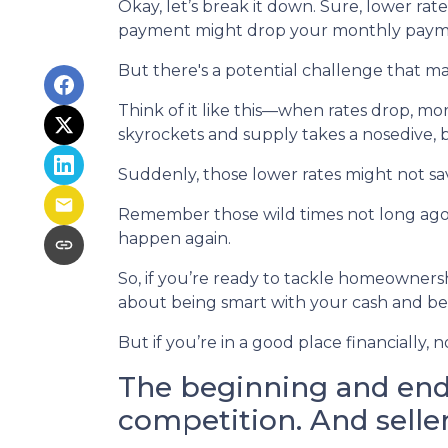
Okay, let’s break it down. Sure, lower rat
payment might drop your monthly paymen
But there's a potential challenge that ma
Think of it like this—when rates drop, 
skyrockets and supply takes a nosedive, 
Suddenly, those lower rates might not sa
Remember those wild times not long ago 
happen again.
So, if you’re ready to tackle homeownershi
about being smart with your cash and bei
But if you’re in a good place financially
The beginning and end 
competition. And selle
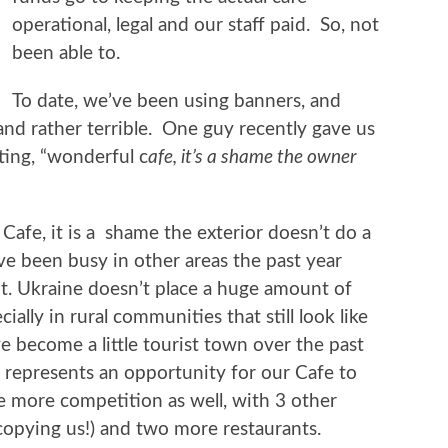
operational, legal and our staff paid. So, not
been able to.
To date, we’ve been using banners, and
and rather terrible. One guy recently gave us
ing, “wonderful c
afe, it’s a shame the owner
afe, it is a shame the exterior doesn’t do a
ve been busy in other areas the past year
ht. Ukraine doesn’t place a huge amount of
ally in rural communities that still look like
 become a little tourist town over the past
 represents an opportunity for our Cafe to
more competition as well, with 3 other
 copying us!) and two more restaurants.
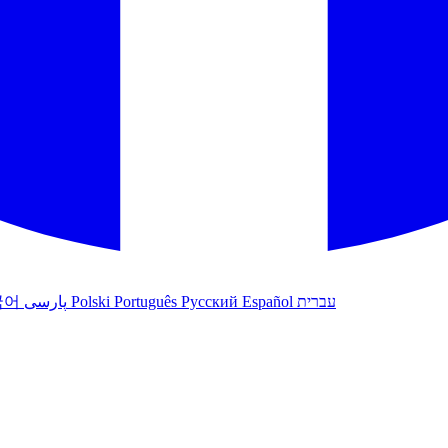
국어
پارسی
Polski
Português
Русский
Español
עברית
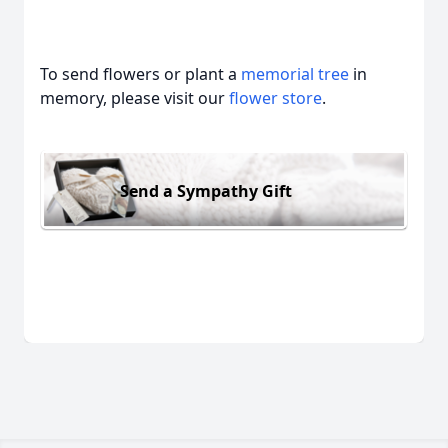
To send flowers or plant a
memorial tree
in
memory, please visit our
flower store
.
Send a Sympathy Gift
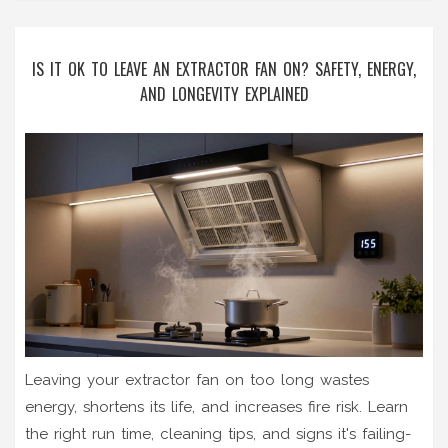
IS IT OK TO LEAVE AN EXTRACTOR FAN ON? SAFETY, ENERGY,
AND LONGEVITY EXPLAINED
Leaving your extractor fan on too long wastes
energy, shortens its life, and increases fire risk. Learn
the right run time, cleaning tips, and signs it's failing-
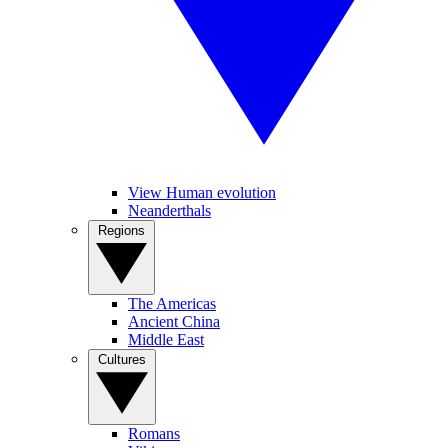
View Human evolution
Neanderthals
Regions
The Americas
Ancient China
Middle East
Cultures
Romans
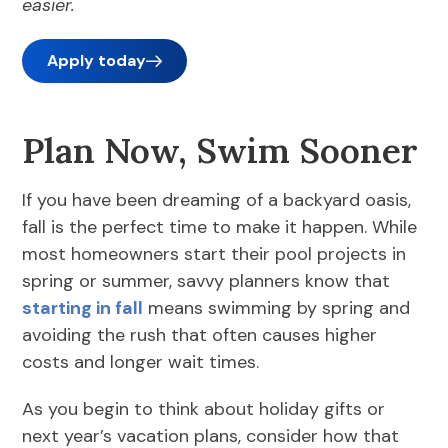
easier.
Apply today
Plan Now, Swim Sooner
If you have been dreaming of a backyard oasis,
fall is the perfect time to make it happen. While
most homeowners start their pool projects in
spring or summer, savvy planners know that
starting in fall
means swimming by spring and
avoiding the rush that often causes higher
costs and longer wait times.
As you begin to think about holiday gifts or
next year’s vacation plans, consider how that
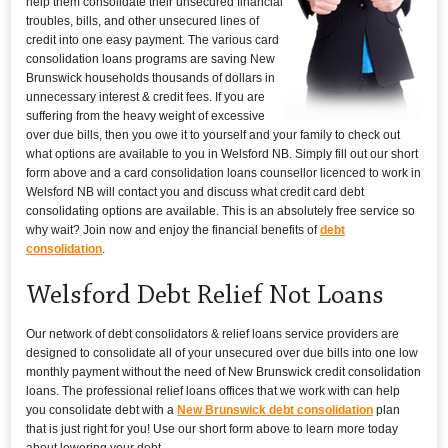
help them consolidate their unsecured financial
troubles, bills, and other unsecured lines of
credit into one easy payment. The various card
consolidation loans programs are saving New
Brunswick households thousands of dollars in
unnecessary interest & credit fees. If you are
suffering from the heavy weight of excessive
over due bills, then you owe it to yourself and your family to check out
what options are available to you in Welsford NB. Simply fill out our short
form above and a card consolidation loans counsellor licenced to work in
Welsford NB will contact you and discuss what credit card debt
consolidating options are available. This is an absolutely free service so
why wait? Join now and enjoy the financial benefits of
debt
consolidation
.
Welsford Debt Relief Not Loans
Our network of debt consolidators & relief loans service providers are
designed to consolidate all of your unsecured over due bills into one low
monthly payment without the need of New Brunswick credit consolidation
loans. The professional relief loans offices that we work with can help
you consolidate debt with a
New Brunswick debt consolidation
plan
that is just right for you! Use our short form above to learn more today
about lowering your debt.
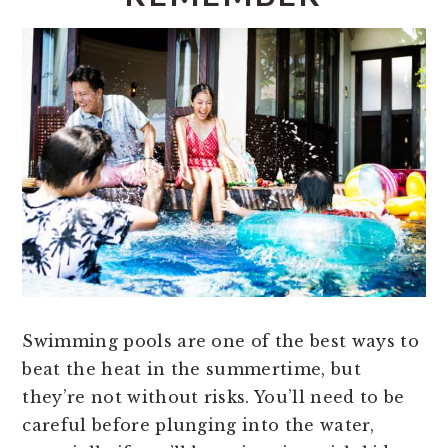
Swimming pools are one of the best ways to
beat the heat in the summertime, but
they’re not without risks. You’ll need to be
careful before plunging into the water,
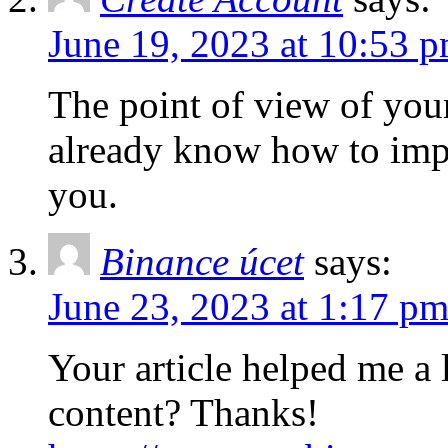
June 19, 2023 at 10:53 
The point of view of your 
already know how to impr
you.
Binance úcet
says:
June 23, 2023 at 1:17 p
Your article helped me a l
content? Thanks!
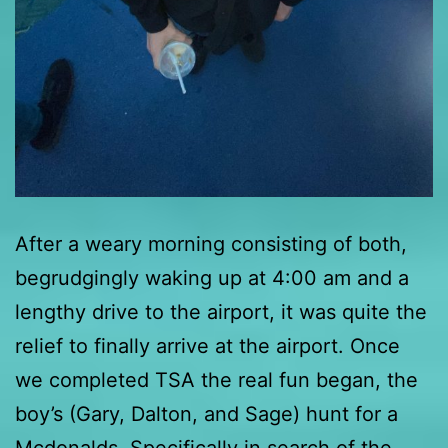
After a weary morning consisting of both,
begrudgingly waking up at 4:00 am and a
lengthy drive to the airport, it was quite the
relief to finally arrive at the airport. Once
we completed TSA the real fun began, the
boy’s (Gary, Dalton, and Sage) hunt for a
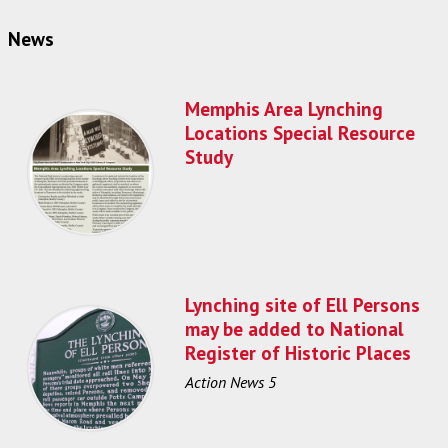
News
Memphis Area Lynching
Locations Special Resource
Study
Lynching site of Ell Persons
may be added to National
Register of Historic Places
Action News 5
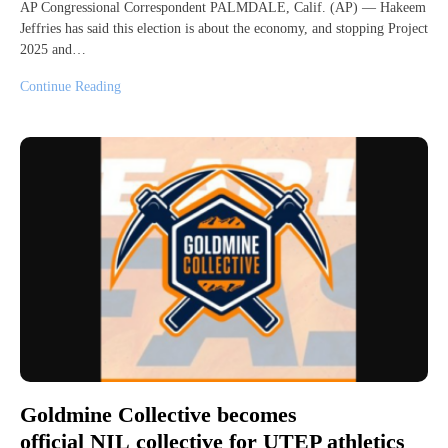
AP Congressional Correspondent PALMDALE, Calif. (AP) — Hakeem
Jeffries has said this election is about the economy, and stopping Project
2025 and…
Continue Reading
Goldmine Collective becomes
official NIL collective for UTEP athletics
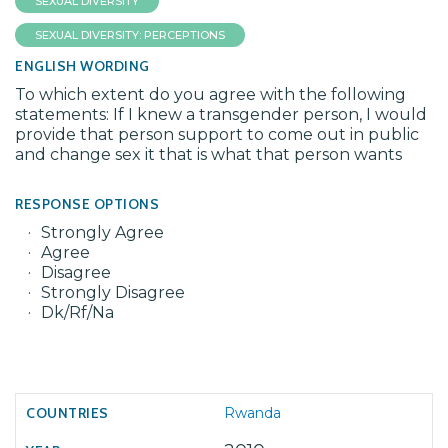
SEXUAL DIVERSITY
SEXUAL DIVERSITY: PERCEPTIONS
ENGLISH WORDING
To which extent do you agree with the following
statements: If I knew a transgender person, I would
provide that person support to come out in public
and change sex it that is what that person wants
RESPONSE OPTIONS
Strongly Agree
Agree
Disagree
Strongly Disagree
Dk/Rf/Na
Rwanda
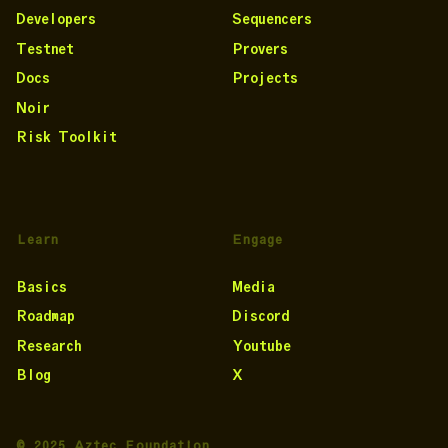
Developers
Sequencers
Testnet
Provers
Docs
Projects
Noir
Risk Toolkit
Learn
Engage
Basics
Media
Roadmap
Discord
Research
Youtube
Blog
X
© 2025 Aztec Foundation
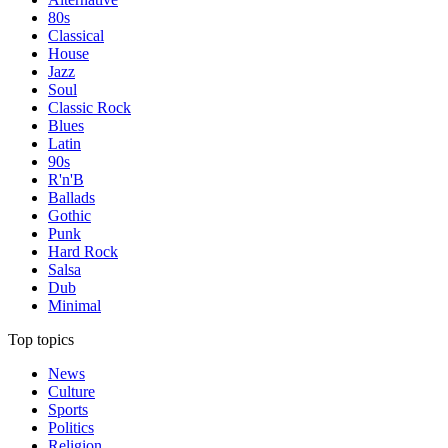
80s
Classical
House
Jazz
Soul
Classic Rock
Blues
Latin
90s
R'n'B
Ballads
Gothic
Punk
Hard Rock
Salsa
Dub
Minimal
Top topics
News
Culture
Sports
Politics
Religion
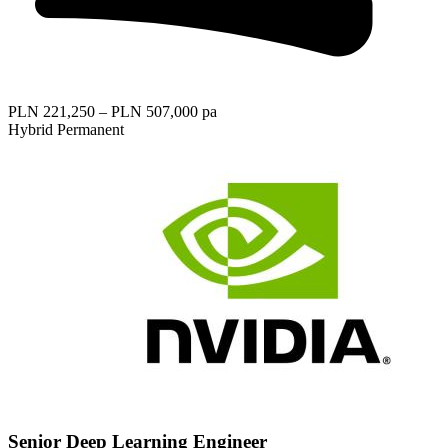
PLN 221,250 – PLN 507,000 pa
Hybrid
Permanent
Senior Deep Learning Engineer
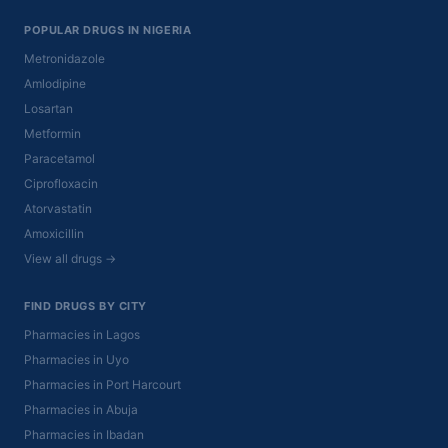
POPULAR DRUGS IN NIGERIA
Metronidazole
Amlodipine
Losartan
Metformin
Paracetamol
Ciprofloxacin
Atorvastatin
Amoxicillin
View all drugs →
FIND DRUGS BY CITY
Pharmacies in Lagos
Pharmacies in Uyo
Pharmacies in Port Harcourt
Pharmacies in Abuja
Pharmacies in Ibadan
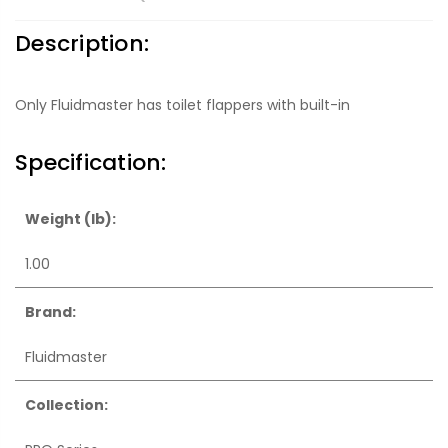
Description:
Only Fluidmaster has toilet flappers with built-in
Specification:
Weight (lb):
1.00
Brand:
Fluidmaster
Collection:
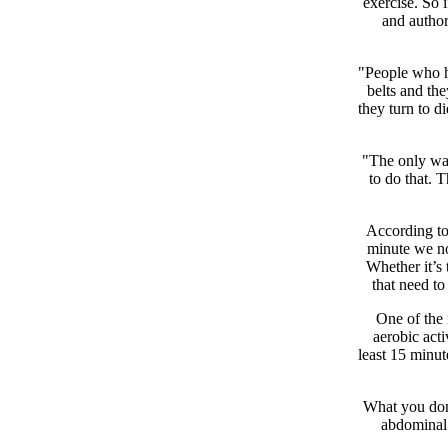
exercise. So 
and autho
"People who ha
belts and th
they turn to d
"The only way
to do that. T
According to 
minute we not
Whether it’s 
that need t
One of the 
aerobic acti
least 15 minut
What you don’
abdominal 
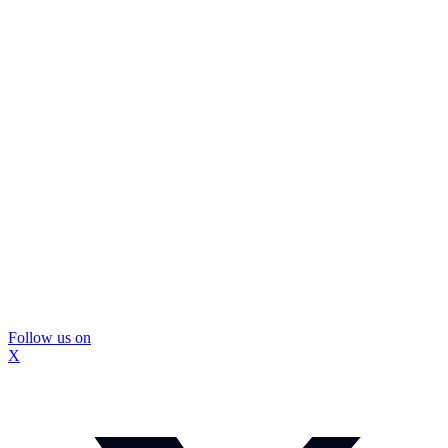
Follow us on
X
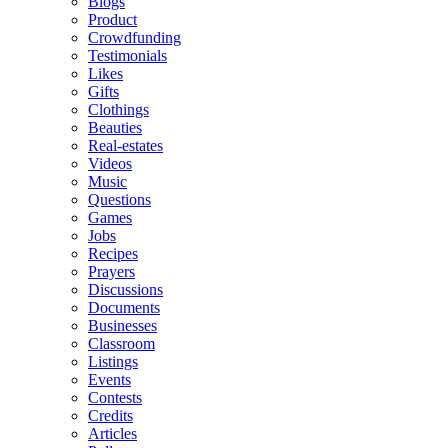
Blogs
Product
Crowdfunding
Testimonials
Likes
Gifts
Clothings
Beauties
Real-estates
Videos
Music
Questions
Games
Jobs
Recipes
Prayers
Discussions
Documents
Businesses
Classroom
Listings
Events
Contests
Credits
Articles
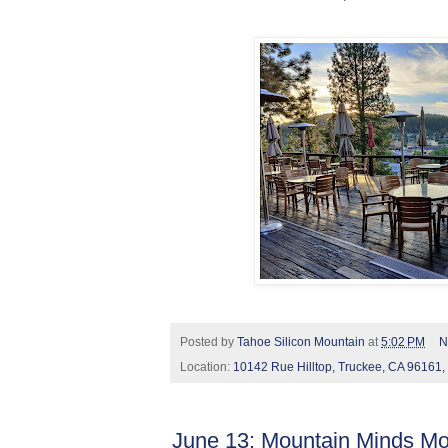
Posted by
Tahoe Silicon Mountain
at
5:02 PM
N
Location:
10142 Rue Hilltop, Truckee, CA 96161
June 13: Mountain Minds Mo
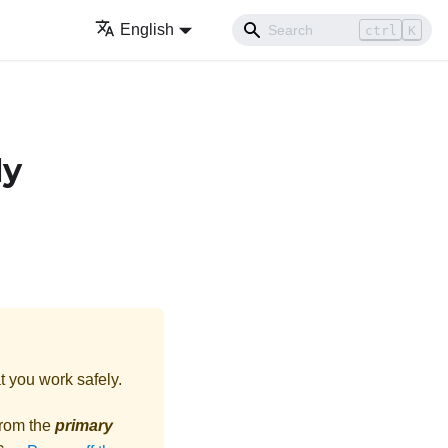
English
ctrl
K
ly
t you work safely.
from the
primary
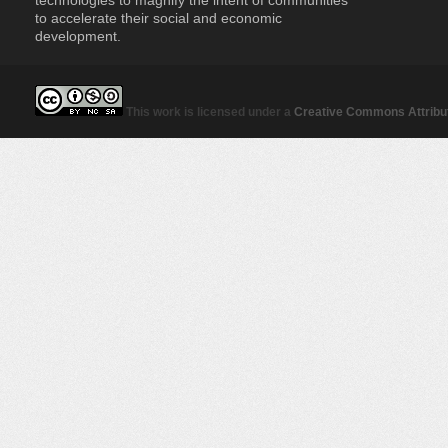
to accelerate their social and economic
development.
This work is licensed under a
Creative Commons Attribut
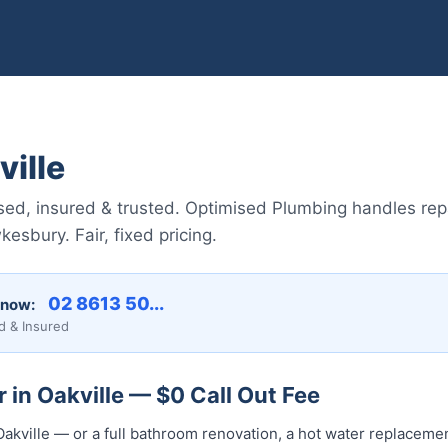
ille
sed, insured & trusted. Optimised Plumbing handles repai
sbury. Fair, fixed pricing.
02 8613 50...
 now:
d & Insured
 in Oakville — $0 Call Out Fee
akville — or a full bathroom renovation, a hot water replacement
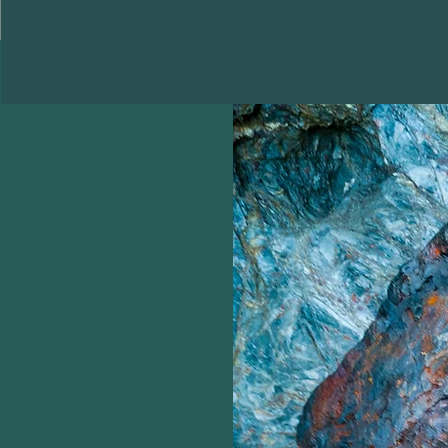
Home
Shop
More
----------------------------------------
WORK TASK:
Print the records again exactly. Skip every picture.

REPLY:
Okay, let’s break it down. Sure, lower rat
payment might drop your monthly paymen
But there's a potential challenge that ma
Think of it like this—when rates drop, 
skyrockets and supply takes a nosedive, 
Suddenly, those lower rates might not sa
Remember those wild times not long ago 
happen again.
So, if you’re ready to tackle homeownershi
about being smart with your cash and bei
But if you’re in a good place financially
The beginning and end 
competition. And selle
operational, legal and our staff paid. So, not
been able to.
To date, we’ve been using banners, and
and rather terrible. One guy recently gave us
ing, “wonderful c
afe, it’s a shame the owner
afe, it is a shame the exterior doesn’t do a
ve been busy in other areas the past year
ht. Ukraine doesn’t place a huge amount of
ally in rural communities that still look like
 become a little tourist town over the past
 represents an opportunity for our Cafe to
more competition as well, with 3 other
 copying us!) and two more restaurants.
국어
پارسی
Polski
Português
Русский
Español
עברית
To send flowers or plant a
memorial tree
in
memory, please visit our
flower store
.
Send a Sympathy Gift
IS IT OK TO LEAVE AN EXTRACTOR FAN ON? SAFETY, ENERGY,
AND LONGEVITY EXPLAINED
Leaving your extractor fan on too long wastes
energy, shortens its life, and increases fire risk. Learn
the right run time, cleaning tips, and signs it's failing-
View Human evolution
Neanderthals
Regions
The Americas
Ancient China
Middle East
Cultures
Romans
easier.
Apply today
Plan Now, Swim Sooner
If you have been dreaming of a backyard oasis,
fall is the perfect time to make it happen. While
most homeowners start their pool projects in
spring or summer, savvy planners know that
starting in fall
means swimming by spring and
avoiding the rush that often causes higher
costs and longer wait times.
As you begin to think about holiday gifts or
next year’s vacation plans, consider how that
help them consolidate their unsecured financial
troubles, bills, and other unsecured lines of
credit into one easy payment. The various card
consolidation loans programs are saving New
Brunswick households thousands of dollars in
unnecessary interest & credit fees. If you are
suffering from the heavy weight of excessive
over due bills, then you owe it to yourself and your family to check out
what options are available to you in Welsford NB. Simply fill out our short
form above and a card consolidation loans counsellor licenced to work in
Welsford NB will contact you and discuss what credit card debt
consolidating options are available. This is an absolutely free service so
why wait? Join now and enjoy the financial benefits of
debt
consolidation
.
Welsford Debt Relief Not Loans
Our network of debt consolidators & relief loans service providers are
designed to consolidate all of your unsecured over due bills into one low
monthly payment without the need of New Brunswick credit consolidation
loans. The professional relief loans offices that we work with can help
you consolidate debt with a
New Brunswick debt consolidation
plan
that is just right for you! Use our short form above to learn more today
about lowering your debt.
Swimming pools are one of the best ways to
beat the heat in the summertime, but
they’re not without risks. You’ll need to be
careful before plunging into the water,
June 19, 2023 at 10:53 
The point of view of your 
already know how to impr
you.
Binance úcet
says:
June 23, 2023 at 1:17 p
Your article helped me a l
content? Thanks!
After a weary morning consisting of both,
begrudgingly waking up at 4:00 am and a
lengthy drive to the airport, it was quite the
relief to finally arrive at the airport. Once
we completed TSA the real fun began, the
boy’s (Gary, Dalton, and Sage) hunt for a
News
Memphis Area Lynching
Locations Special Resource
Study
Lynching site of Ell Persons
may be added to National
Register of Historic Places
Action News 5
AP Congressional Correspondent PALMDALE, Calif. (AP) — Hakeem
Jeffries has said this election is about the economy, and stopping Project
2025 and…
Continue Reading
Goldmine Collective becomes
official NIL collective for UTEP athletics
SEXUAL DIVERSITY
SEXUAL DIVERSITY: PERCEPTIONS
ENGLISH WORDING
To which extent do you agree with the following
statements: If I knew a transgender person, I would
provide that person support to come out in public
and change sex it that is what that person wants
RESPONSE OPTIONS
Strongly Agree
Agree
Disagree
Strongly Disagree
Dk/Rf/Na
Rwanda
Developers
Sequencers
Testnet
Provers
Docs
Projects
Noir
Risk Toolkit
Learn
Engage
Basics
Media
Roadmap
Discord
Research
Youtube
Blog
X
© 2025 Aztec Foundation
80s
Classical
House
Jazz
Soul
Classic Rock
Blues
Latin
90s
R'n'B
Ballads
Gothic
Punk
Hard Rock
Salsa
Dub
Minimal
Top topics
News
Culture
Sports
Politics
Religion
PLN 221,250 – PLN 507,000 pa
Hybrid
Permanent
Senior Deep Learning Engineer
POPULAR DRUGS IN NIGERIA
Metronidazole
Amlodipine
Losartan
Metformin
Paracetamol
Ciprofloxacin
Atorvastatin
Amoxicillin
View all drugs →
FIND DRUGS BY CITY
Pharmacies in Lagos
Pharmacies in Uyo
Pharmacies in Port Harcourt
Pharmacies in Abuja
Pharmacies in Ibadan
Description:
Only Fluidmaster has toilet flappers with built-in
Specification:
Weight (lb):
1.00
Brand:
Fluidmaster
Collection:
exercise. So 
and autho
"People who ha
belts and th
they turn to d
"The only way
to do that. T
According to 
minute we not
Whether it’s 
that need t
One of the 
aerobic acti
least 15 minut
What you don’
abdominal 
Follow us on
X
Blogs
Product
Crowdfunding
Testimonials
Likes
Gifts
Clothings
Beauties
Real-estates
Videos
Music
Questions
Games
Jobs
Recipes
Prayers
Discussions
Documents
Businesses
Classroom
Listings
Events
Contests
Credits
Articles
Posted by
Tahoe Silicon Mountain
at
5:02 PM
N
Location:
10142 Rue Hilltop, Truckee, CA 96161
June 13: Mountain Minds Mo
English
ctrl
K
ly
t you work safely.
from the
primary
to accelerate their social and economic
development.
This work is licensed under a
Creative Commons Attribut
ille
sed, insured & trusted. Optimised Plumbing handles repai
sbury. Fair, fixed pricing.
02 8613 50...
 now:
d & Insured
 in Oakville — $0 Call Out Fee
akville — or a full bathroom renovation, a hot water replacement
Home
Shop
More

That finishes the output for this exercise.